Sunday, March 27, 2005

Jesus was resurrected: historical fact

The uniqueness—one could say oddity, or implausibility—of the story of Jesus' resurrection argues that the tradition is more likely historical than theological. Either from a "revelation" from the risen Jesus or from the reports of the earliest followers, Paul "received" a tradition that the resurrection was the hinge of history, the moment after which nothing would ever be the same. "If Christ has not been raised, then our preaching is in vain and your faith is in vain ..." Paul writes. "Lo! I will tell you a mystery. We shall not all sleep, but we shall all be changed, in a moment, in the twinkling of an eye, at the last trumpet."

From Newsweek.

4 Comments:

At 2:20 PM, Blogger Mr. Rice said...

That's not exactly the point of the article. The article says it's virtually impossible for anyone of the time to think of a resurrection as possible. The Jews of the time didn't believe it, even in a Messianic figure. Messianic figures, at the time, were believed to be conquering David types, not sacrificial and weak. The Greek and Roman pagans didn't believe in resurrection. The jews of the area and time didn't (they believed in a one-time ALL-GET-REVIVED but not a one-shot deal). Even the disciples didn't believe in it. They believed Jesus had been defeated and that he wasn't the Messiah. However, so many people saw him after his death, both disciples and previous non-believers, that there are few, if any, explanations of how this story became so widely believed so quickly.

The onus, then, on the non-believer, is to find a historically possible alternate explanation for the early church's success and fervency.

 
At 2:25 PM, Blogger Mr. Rice said...

As for "opening the floodgates" to other fictional books, the problem is when Hemmingway wrote his books, he didn't BELIEVE that they had happened. Euripides didn't BELIEVE his plays, and neither did the people who watched them. The fact is, dozens and then hundreds then thousands of people believed completely in something that went totally against everything they had believed before. People don't tend to switch like that without good evidence.

 
At 6:22 PM, Anonymous Anonymous said...

Joe, that argument is shaky. Because they didn't believe in ressurection, and there's record of a ressurection it must have happened?

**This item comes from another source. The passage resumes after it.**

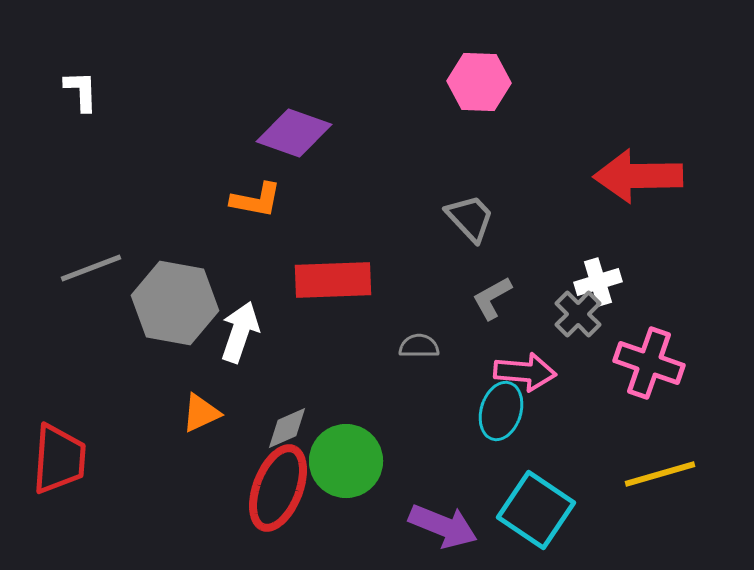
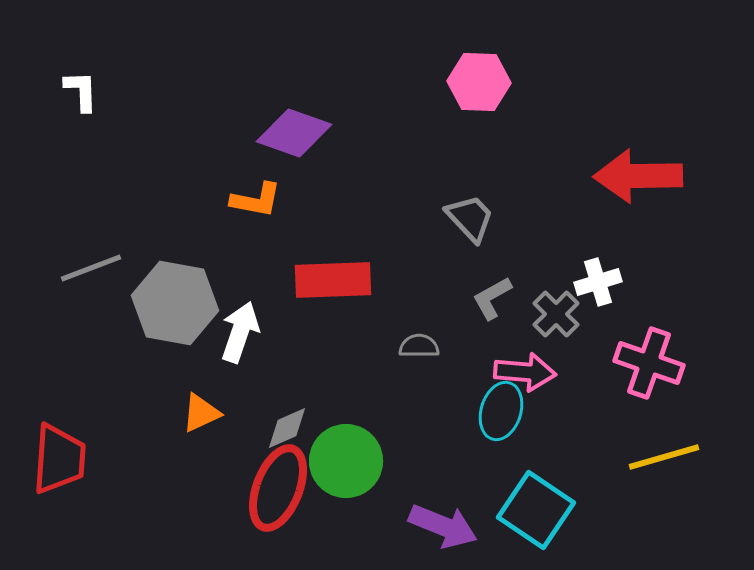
gray cross: moved 22 px left
yellow line: moved 4 px right, 17 px up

First of all, I think that for us to pretend to have a handle on how people back then lived their lives is a major leap. To make grand sweeping statements about how a people think, is to simplify things until they mean nothing. I'm sure some Jews believed that people got ressurected every day. Other probably couldn't even understand the concept. But that's neither here nor there.

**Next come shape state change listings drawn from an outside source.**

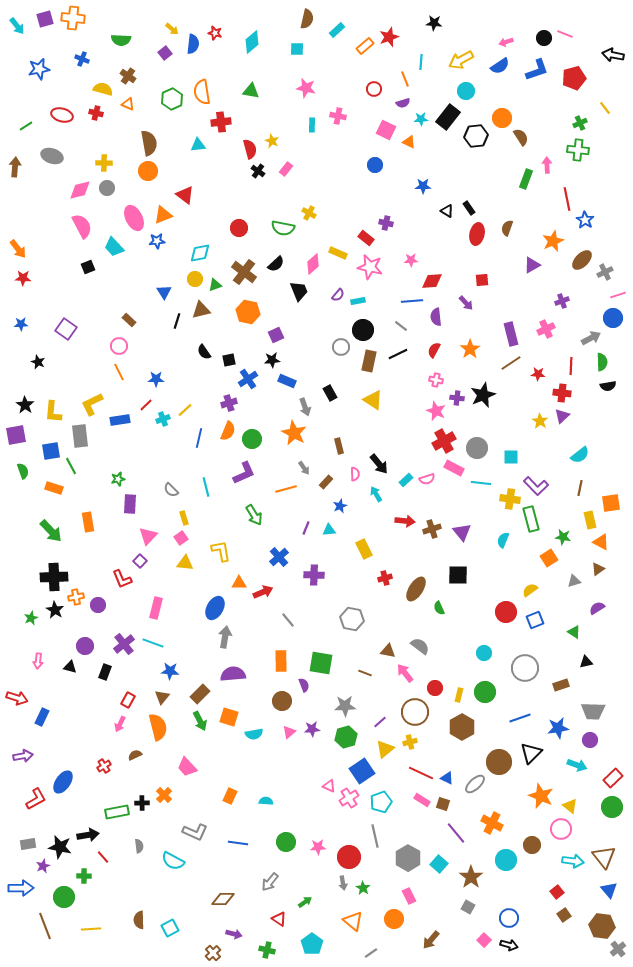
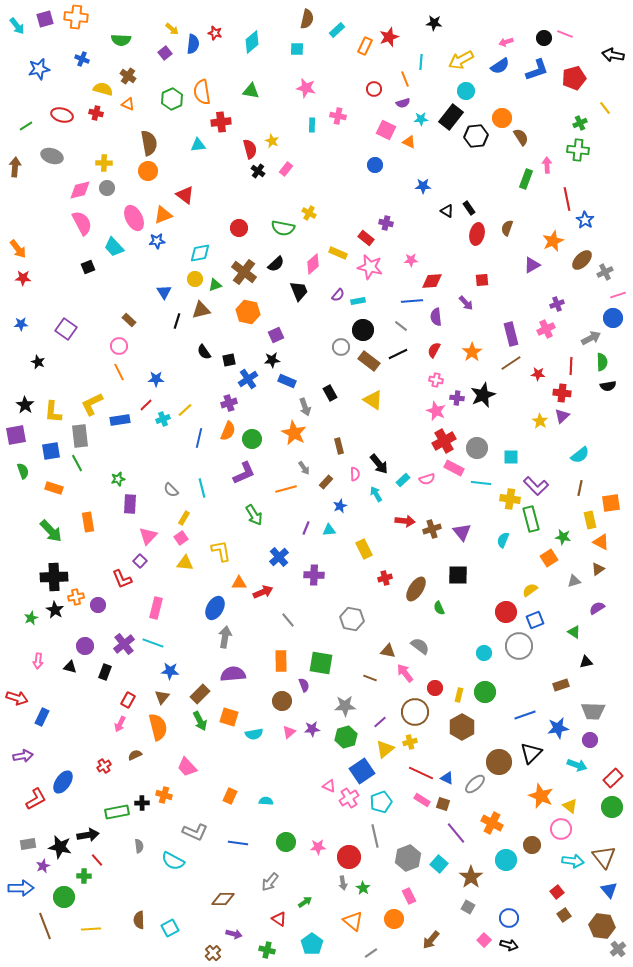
orange cross at (73, 18): moved 3 px right, 1 px up
orange rectangle at (365, 46): rotated 24 degrees counterclockwise
black rectangle at (448, 117): moved 3 px right
pink semicircle at (82, 226): moved 3 px up
purple cross at (562, 301): moved 5 px left, 3 px down
orange star at (470, 349): moved 2 px right, 3 px down
brown rectangle at (369, 361): rotated 65 degrees counterclockwise
green line at (71, 466): moved 6 px right, 3 px up
cyan rectangle at (406, 480): moved 3 px left
cyan line at (206, 487): moved 4 px left, 1 px down
yellow rectangle at (184, 518): rotated 48 degrees clockwise
gray circle at (525, 668): moved 6 px left, 22 px up
brown line at (365, 673): moved 5 px right, 5 px down
blue line at (520, 718): moved 5 px right, 3 px up
orange cross at (164, 795): rotated 28 degrees counterclockwise
red line at (103, 857): moved 6 px left, 3 px down
gray hexagon at (408, 858): rotated 10 degrees clockwise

The article doesn't say that the Jews didn't believe in ressurection. In fact, it says just the opposite. "And while Jews believed in a general resurrection as part of the Kingdom (Lazarus and others raised by Jesus were destined to die again in due course)."

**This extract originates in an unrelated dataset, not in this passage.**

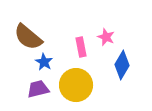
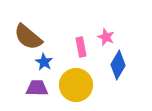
blue diamond: moved 4 px left
purple trapezoid: moved 1 px left, 1 px up; rotated 15 degrees clockwise
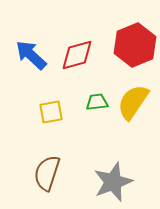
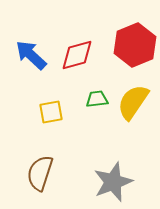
green trapezoid: moved 3 px up
brown semicircle: moved 7 px left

All it says is that there's no record of it ever actually happening before Jesus. So it doesn't seem such a stretch to me that if you're building up a messiah, you say that he was resurrected, which was believed in but had never actually been seen.

It makes no difference if the disciples believed it or not. Some may have and some may not have, but if they're trying to spread the man's teachings, then the hook of ressurection is an awfully good way to get the word out there.

The quick spread of the religion is not evidence in itself of anything. The Mormons, who have only been around for a couple hundred years are the fastest growing religion in the world, and surely you don't believe that an angel came down and gave John Smith a set of plates, do you? Winning followers does not equal righteousness of cause. It just equals a good sales pitch.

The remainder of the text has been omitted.